Assis sur son fauteuil blanc, au centre d’un hall imposant du Musée de la Grande Guerre patriotique de Moscou, Vladimir Poutine s'est mué en conférencier. Face à une audience de jeunes Russes, le maître du Kremlin a distillé son message avec une assurance tranquille, profitant d’une question anodine pour asséner une affirmation retentissante. Le 30 avril dernier, il a déclaré que “certains citoyens de la République française se battent côte à côte avec nos combattants… et ont nommé leur unité comme leurs grands-parents : Normandie-Niémen”.
Cette simple phrase a suffi à soulever une vague de questions, de spéculations et de controverses en France. L'existence d'une telle unité est-elle une réalité militaire ou un outil de propagande dans une guerre qui se joue autant sur le front que sur les réseaux sociaux ? Notre enquête révèle que derrière ce grand bruit se cache en réalité une poignée de combattants surmédiatisés.
Du souvenir de 1942 à l'outil de propagande de 2024
En convoquant la mémoire du célèbre groupe de chasse “Normandie-Niémen”, créé en 1942, Vladimir Poutine ne choisissait pas ses mots au hasard. Il s'appuyait sur un souvenir historique cher aux relations franco-russes, celui de ces pilotes français des Forces françaises libres qui furent l’une des rares forces occidentales à se battre aux côtés de l’Armée rouge sur le sol soviétique. Une collaboration militaire célébrée, que la Russie cherchait manifestement à ressusciter symboliquement.
La réaction en France ne s'est pas fait attendre. Dans les médias, les questions ont fusé : qui sont ces Français combattant pour Poutine ? Combien sont-ils ? Les estimations se sont succédé, tantôt évoquant une trentaine de personnes selon la télévision publique russe, tantôt misant sur une dizaine, voire une “cinquantaine ou une petite centaine”, selon les analyses rapportées par Le Parisien.
Face à cette confusion, notre propre enquête révèle une réalité bien différente : l'unité "Normandie-Niémen" ne compterait en son sein que trois citoyens d’origine française. Une unité modèle pour le Kremlin, dont la puissance réside bien plus dans son nom que dans ses effectifs.
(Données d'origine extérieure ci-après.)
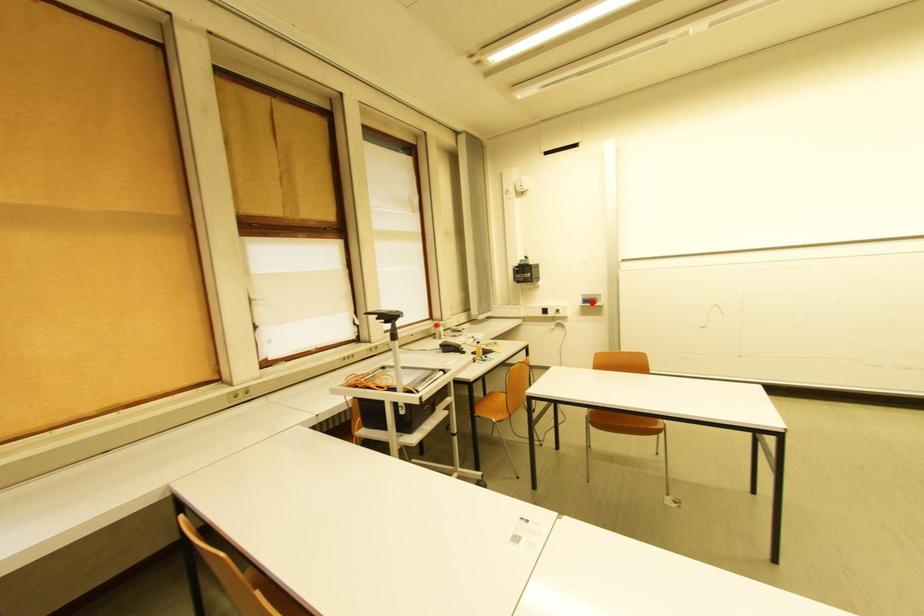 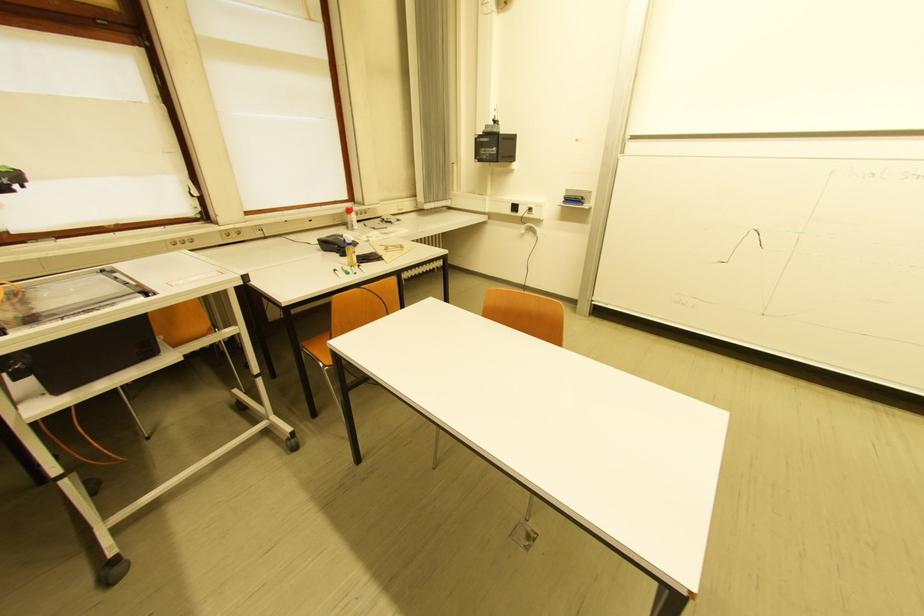 In the second image, find the point that corresponds to the highlighted location in the first image.

(575, 201) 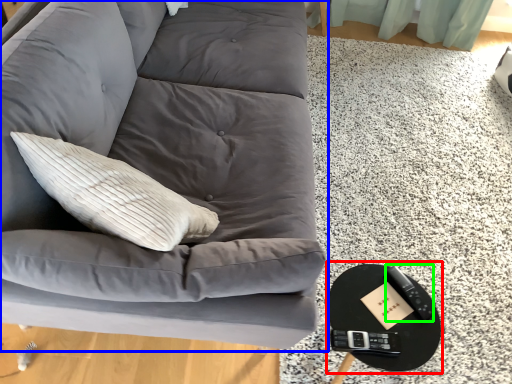 Question: Which object is positioned closest to round table (highlighted by a red box)? Select from studio couch (highlighted by a blue box) and remote (highlighted by a green box).

Choices:
 (A) studio couch
 (B) remote

Answer: (B) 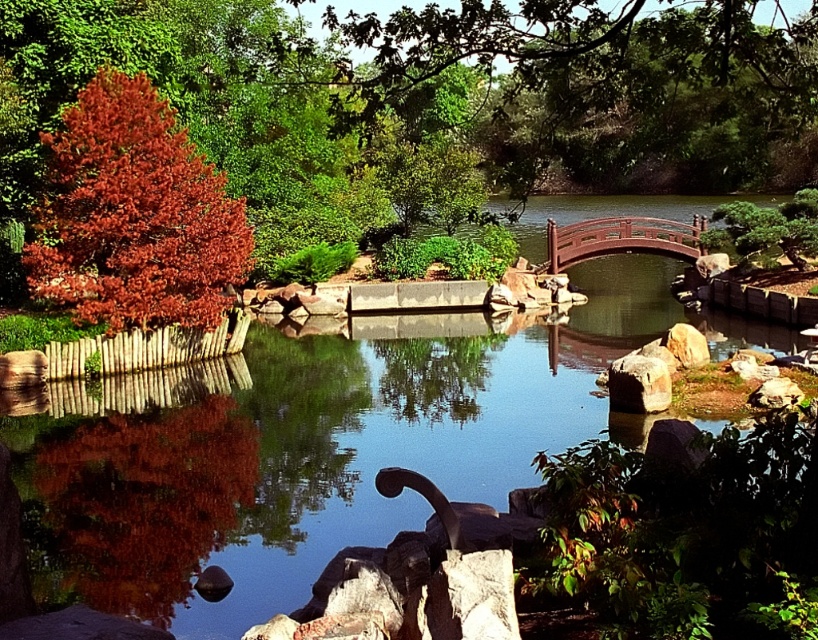 You are standing at the camera position in the garden scene. There is a point marked at coordinates point (135,285). Can you reach that point without moving closer than 19 meters from your current position?

The point (135,285) is 19.00 meters away from the camera, so yes, you can reach it without moving closer than 19 meters from your current position because it is exactly at that distance.

You are standing at the center of the garden and want to locate the shiny red tree at left. According to the coordinates provided, in which direction should you look to find it?

The shiny red tree at left is located at coordinates point (133, 216). Since you are at the center, you should look towards the left side of the garden to find it.

You are a gardener planning to install a new pathway between the shiny red tree at left and the wooden bridge at center. The pathway requires a minimum of 15 meters of space. Can the existing space accommodate this pathway?

The distance between the shiny red tree at left and the wooden bridge at center is 17.11 meters, which exceeds the required 15 meters. Therefore, the existing space can accommodate the pathway.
Sergei Munier, la figure de proue de cette unité fantôme
Au cœur de cette unité médiatique se trouve un individu bien connu des observateurs du conflit : Sergei Munier. D’origine franco-ukrainienne, il est la figure la plus visible de ce nouveau “Normandie-Niémen”. Ancien réserviste de l’armée française au début des années 2010, le natif de Louhansk a d’abord rejoint la lutte armée des séparatistes prorusses du Donbass dès 2014. Un engagement qui ne l'empêchera pas de rentrer en France, où il apparaît en 2016 aux côtés de l'association "Dialogue franco-russe", ou encore en 2019 dans le service d'ordre de manifestations des Gilets jaunes.
En 2022, lors de l’invasion russe de l’Ukraine, le Franco-Ukrainien reprend les armes et se mue en communicant pour la cause. Sur les réseaux sociaux, il documente son quotidien avec une médiatisation extrême. Filmant tantôt des cadavres dans les rues de Marioupol, tantôt ses propres trajets en véhicule blindé, Sergei Munier n’hésite pas à tout publier, parfois au risque de trop en dire.
Début 2023, son appartenance à la firme de mercenaires Wagner est confirmée par le journaliste Nicolas Quénel, renforçant le lien entre cette “unité” et un réseau paramilitaire controversé.
En fin de compte, l’existence de l’unité “Normandie-Niémen” de 2024 n’est pas un phénomène militaire, mais une opération de communication finement orchestrée. Il s’agit de la preuve que, dans le conflit en Ukraine, la bataille ne se joue pas uniquement avec des armes, mais aussi à travers des symboles et des images.
La déclaration de Poutine et l'hyper-médiatisation de ces quelques hommes visent à créer une illusion de soutien international et à s'approprier un passé glorieux, pour les besoins d’une propagande de plus en plus sophistiquée.